Penyebab utama dari terjadinya krisis yang berkepanjangan ini adalah merosotnya nilai tukar rupiah terhadap dollar AS yang sangat tajam, meskipun ini bukan faktor satu-satnya, tetapi ada banyak faktor lainnya yang berbeda menuru sisi pandang masing-masing pengamat. Berikut ini diberikan rangkuman dari berbagai faktor tersebut menurut urutan kejadiannya :
1) Dianutnya sistem devisa yang terlalu bebas tanpa adanya pengawasan yang memadai, memungkinkan arus modal dan valas dapat mengalir keluar-masuk secara bebas berapapun jumlahnya.
2) Tingkat deoresiasi rupiah yang relatif rendah, berkisar antara 2.4% hingga 5.8% antara tahun 1988 hinggan 1996, yang berada di bawah nilai tukar nyatanya, menyebabkan nilai rupiah secara komulatif sangat overvalued. Ditambah dengan kenaikan pendapatan penduduk dalam nilai US dollar yang naiknya relatif lebih cepat dari kenaikan pendapatan nyata dalam Rupiah, dan dan produk dalam negeri yang semakin lama semakin kalah bersaing dengan produk dalam negeri relatif mahal, sehingga masyarakat memilih barang impor yang kualitasnya lebih baik.
3) Akar dari segala permasalahan adalah utang luar negeri swasta jangka pendek dan menengah sehingga nilai tukar rupiah mendapat tekanan berat karena tidak tersedianya devisa yang cukup untuk membayar utang yang jatuh tempo beserta bunganya, ditambah sistem perbankan nasional yang lemah.

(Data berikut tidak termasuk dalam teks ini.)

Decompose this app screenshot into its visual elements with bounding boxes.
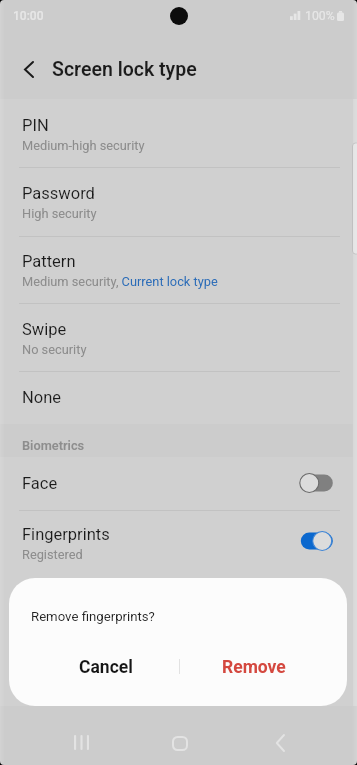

4) Permainan yang dilakukan oleh spekulan asing yang dikenal sebagai hedge funds tidak mungkin dapat dibendung dengan melepas cadangan devisa yang dimiliki Indonesia pada saat itu, karena praktek margin trading, yang memungkinkan dengan modal relatif kecil bermain dalam jumlah besar.
5) Kebijakan fiskal dan moneter tidak konsisten dalam suatu sistem nilai tukar dengan pita batas intervensi.

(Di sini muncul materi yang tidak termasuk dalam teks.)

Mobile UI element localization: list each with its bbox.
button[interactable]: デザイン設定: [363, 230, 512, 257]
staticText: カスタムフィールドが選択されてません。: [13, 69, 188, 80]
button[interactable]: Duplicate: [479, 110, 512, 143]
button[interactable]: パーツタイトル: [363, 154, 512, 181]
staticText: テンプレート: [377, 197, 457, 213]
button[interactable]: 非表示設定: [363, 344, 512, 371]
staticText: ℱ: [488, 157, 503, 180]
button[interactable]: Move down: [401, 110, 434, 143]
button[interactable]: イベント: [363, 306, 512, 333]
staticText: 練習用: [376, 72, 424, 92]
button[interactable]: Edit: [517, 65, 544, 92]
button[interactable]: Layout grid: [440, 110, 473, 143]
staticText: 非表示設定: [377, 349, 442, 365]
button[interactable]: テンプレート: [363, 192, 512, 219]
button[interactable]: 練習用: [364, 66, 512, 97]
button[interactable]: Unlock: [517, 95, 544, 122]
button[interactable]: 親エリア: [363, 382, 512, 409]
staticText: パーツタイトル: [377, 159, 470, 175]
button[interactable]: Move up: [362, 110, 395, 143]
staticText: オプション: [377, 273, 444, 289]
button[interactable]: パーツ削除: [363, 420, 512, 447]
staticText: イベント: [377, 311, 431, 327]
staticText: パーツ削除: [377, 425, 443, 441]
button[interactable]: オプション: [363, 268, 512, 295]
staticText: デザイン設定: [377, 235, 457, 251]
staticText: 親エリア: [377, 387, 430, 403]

6) Defisit neraca berjalan yang semakin membesar yang disebabkan karena laju peningkatan impor barang dan jasa lebih besar dari ekspor dan melonjaknya pembayaran bunga pinjaman.
7) IMF tidak membantu sepenuh hati dan terus menunda penguncuran dana bantuan yang dijanjikannya dengan alasan pemerintah tidak melaksanakan 50 butir kesepakatan dengan baik.
8) Terjadi krisis kepercayaan dan kepanikan yang menyebabkan masyarakat luas menyerbu membeli dollar AS agar nilai kekayaan tidak merosot dan malah bisa menarik keuntungan dari merosotnya nilai tukar rupiah.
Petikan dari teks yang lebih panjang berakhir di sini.